Nella buona e nella cattiva sorte
Di Alice Previtali
Foto © novaracalcio.com
Forse ora è chiaro che l’allenatore può avere colpe solo direttamente proporzionali alle qualità della squadra, sia essa mediocre nel gioco o nel carattere, perché per quanto possa tergiversare, cambiare e girare i giocatori, non si possono fare i miracoli e, poi, perché i miracoli non esistono. Esistono doti, talenti incrementati da allenamenti, duro lavoro e una forte motivazione.
Se abbiamo una difesa che non difende, un centrocampo che non coadiuva e una punta che non punge, dobbiamo appellarci solo a San Gaudenzio o espatriare, a questo punto, a religioni più orientali. Ripeto, Buzzegoli è sotto una buona stella altrimenti sarebbe già stato spedito in lidi lontani, soprattutto dalla società “ferrantiana” in cui vige il motto “La pazienza è la virtù dei forti ma non la mia”, se non fosse un periodo di scelte monetarie o crisi d’identità imprenditoriali.
Il punto è che la preoccupazione maggiore non risiede nei giovincelli che da subito avevamo ben chiaro di quanto avrebbero abbassato età anagrafica ed empirica, ma sostitutivi di quello che volevate da sempre, liberarvi di mattoni brizzolati con un curriculum da paura ma non meritevoli di stare sotto la Cupola, quanto piuttosto dalla nostra cara vecchia guardia, rimasta in auge.
Eh sì, perché da loro arrivano le delusioni maggiori, da chi commette certe disattenzioni che non possiamo giustificare.

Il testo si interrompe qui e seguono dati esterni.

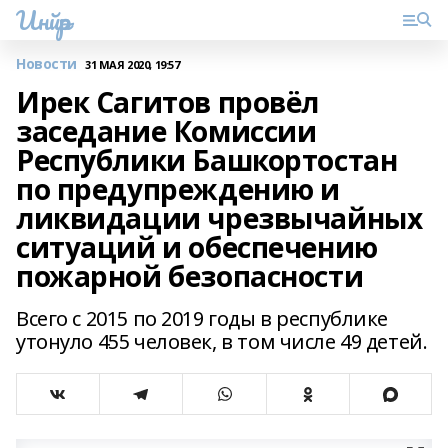
Инйәр
Новости
31 МАЯ 2020, 19:57
Ирек Сагитов провёл
заседание Комиссии
Республики Башкортостан
по предупреждению и
ликвидации чрезвычайных
ситуаций и обеспечению
пожарной безопасности
Всего с 2015 по 2019 годы в республике
утонуло 455 человек, в том числе 49 детей.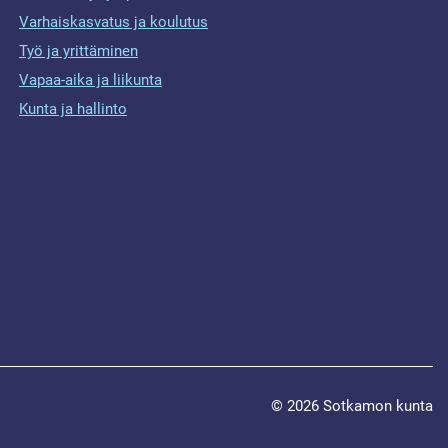
Varhaiskasvatus ja koulutus
Työ ja yrittäminen
Vapaa-aika ja liikunta
Kunta ja hallinto
© 2026 Sotkamon kunta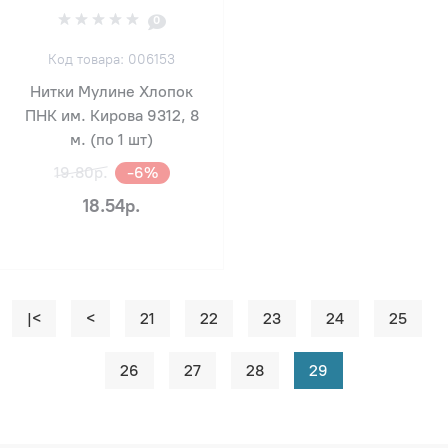
0
Код товара: 006153
Нитки Мулине Хлопок
ПНК им. Кирова 9312, 8
м. (по 1 шт)
19.80р.
-6%
18.54р.
|<
<
21
22
23
24
25
26
27
28
29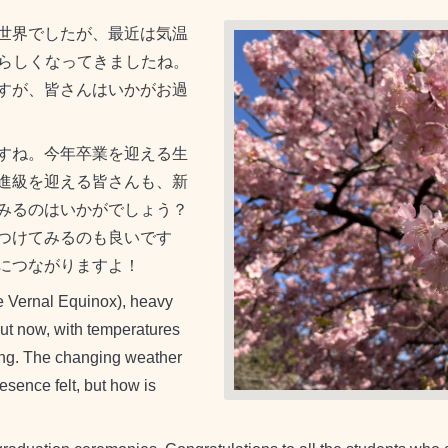
世界でしたが、最近は気温
春らしくなってきましたね。
すが、皆さんはいかがお過
すね。今年卒業を迎える生
進級を迎える皆さんも、新
みるのはいかがでしょう？
つけてみるのも良いです
につながりますよ！
 Vernal Equinox), heavy
But now, with temperatures
pring. The changing weather
esence felt, but how is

Non è questione di passaggi sbagliati o gioco lento (cioè… lo è, ma il problema è molto più elementare) quanto piuttosto di aver dimenticato come si sta in campo: dalla postura, dalla mollezza di un corpo che si trascina o gambe sofferenti, a priori, dal viso con espressioni di perdizione e condanne. Questo mostrarsi “sfigati”, portatori sani di lamenti e vittimismo è fastidioso e preoccupante, un grossissimo scoglio e che chiama inevitabilmente a noi la vera iella. Sfiga chiama sfiga, come si è visto.

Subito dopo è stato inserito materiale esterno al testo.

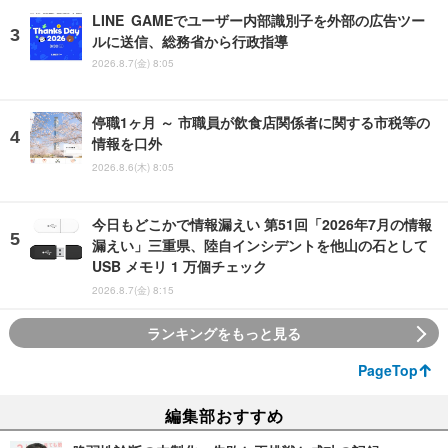
LINE GAMEでユーザー内部識別子を外部の広告ツー
ルに送信、総務省から行政指導
2026.8.7(金) 8:05
停職1ヶ月 ～ 市職員が飲食店関係者に関する市税等の
情報を口外
2026.8.6(木) 8:05
今日もどこかで情報漏えい 第51回「2026年7月の情報
漏えい」三重県、陸自インシデントを他山の石として
USB メモリ 1 万個チェック
2026.8.7(金) 8:15
ランキングをもっと見る
PageTop
編集部おすすめ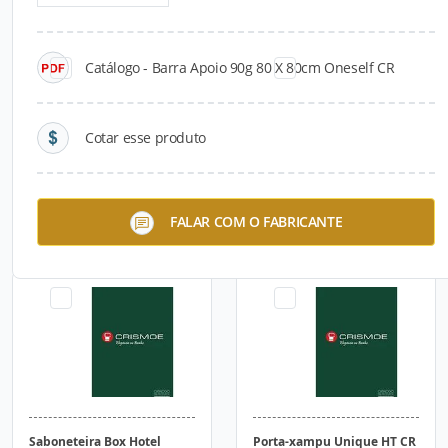
Catálogo - Barra Apoio 90g 80 X 80cm Oneself CR
Cotar esse produto
Banco Articulado 50 cm
Saboneteira Lavabo Hotel
FALAR COM O FABRICANTE
Oneself CR
Unique HT CR
Saboneteira Box Hotel
Porta-xampu Unique HT CR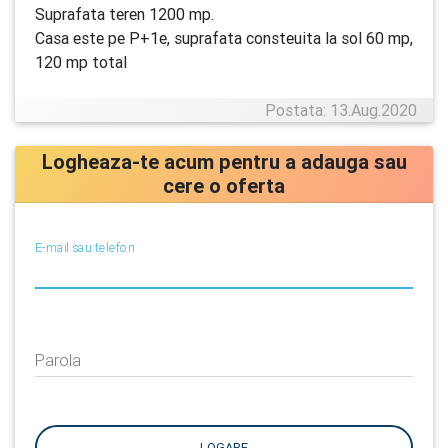
Suprafata teren 1200 mp.
Casa este pe P+1e, suprafata consteuita la sol 60 mp,
120 mp total
Postata: 13.Aug.2020
Logheaza-te acum pentru a adauga sau
cere o oferta
E-mail sau telefon
Parola
LOGARE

Lamenti, braccia alzate, spalle curve. E i giovani che boccheggiano per mostrarsi alunni diligenti mettendo in atto ciò che hanno studiato, ma anziché trovare maestri trovano sconfitti. Manca la leadership, manca un capo branco, manca un capitano. Non me ne vogliano Ranieri e Bonaccorsi ma qui sono spariti i loro caratteri, oltre che le loro prestazioni. Dove è finito il bramoso Samuele che si scuoteva per ogni azione non andata bene? Senza un comandante, un condottiero che oltre ad indossare la fascia e attendere il lancio della monetina dirige la truppa durante il combattimento, fosse solo con uno sguardo o un consiglio di posizione in campo, le armi che si hanno in mano non possono arrivare al bersaglio.

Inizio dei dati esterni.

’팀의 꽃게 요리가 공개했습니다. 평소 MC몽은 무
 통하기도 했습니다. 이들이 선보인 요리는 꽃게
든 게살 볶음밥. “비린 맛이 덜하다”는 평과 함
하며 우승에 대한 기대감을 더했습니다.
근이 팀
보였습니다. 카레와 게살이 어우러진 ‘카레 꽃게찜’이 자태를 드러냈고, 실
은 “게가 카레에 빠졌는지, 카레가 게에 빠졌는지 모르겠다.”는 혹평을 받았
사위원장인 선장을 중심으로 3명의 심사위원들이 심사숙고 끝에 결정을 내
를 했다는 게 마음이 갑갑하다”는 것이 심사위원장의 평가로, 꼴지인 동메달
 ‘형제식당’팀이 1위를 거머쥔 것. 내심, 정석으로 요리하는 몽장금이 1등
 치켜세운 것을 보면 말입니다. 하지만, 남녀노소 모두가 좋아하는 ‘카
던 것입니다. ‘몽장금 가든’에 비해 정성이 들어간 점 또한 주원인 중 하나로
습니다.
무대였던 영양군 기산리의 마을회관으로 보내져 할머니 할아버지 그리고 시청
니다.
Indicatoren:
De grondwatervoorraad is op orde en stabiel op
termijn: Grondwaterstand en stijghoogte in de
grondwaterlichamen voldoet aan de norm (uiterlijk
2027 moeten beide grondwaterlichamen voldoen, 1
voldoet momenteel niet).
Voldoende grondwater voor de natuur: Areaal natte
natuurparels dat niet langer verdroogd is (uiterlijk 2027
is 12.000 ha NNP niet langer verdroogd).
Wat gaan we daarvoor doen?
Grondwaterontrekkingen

La stagione precedente avevamo una rosa livellata ma con una leadership negativa che ha inficiato fino alla fine. Quest’anno partiamo con la maledizione di Zebi (sono sicura che ci porta una sfiga bestiale) accollato ancora alla nostra società, se non erro, la quale non si sa ancora di chi sarà figlia e dei fanciulli ripescati dai loro incubi, consapevoli dell’opportunità che papà Di Battista ha concesso e che vogliono comunque provarci, ma che hanno bisogno di aiuto.
E il miglior insegnante in campo non è il mister ma i compagni, perché è proprio dall’esempio che si impara. Non serve sempre avere una rosa di livello, a volte le cose si ottengono anche se si hanno denti affilati più degli avversari, rabbia, cinismo e voglia di correre ma, soprattutto, voglia di mordere. Nella buona e nella cattiva sorte.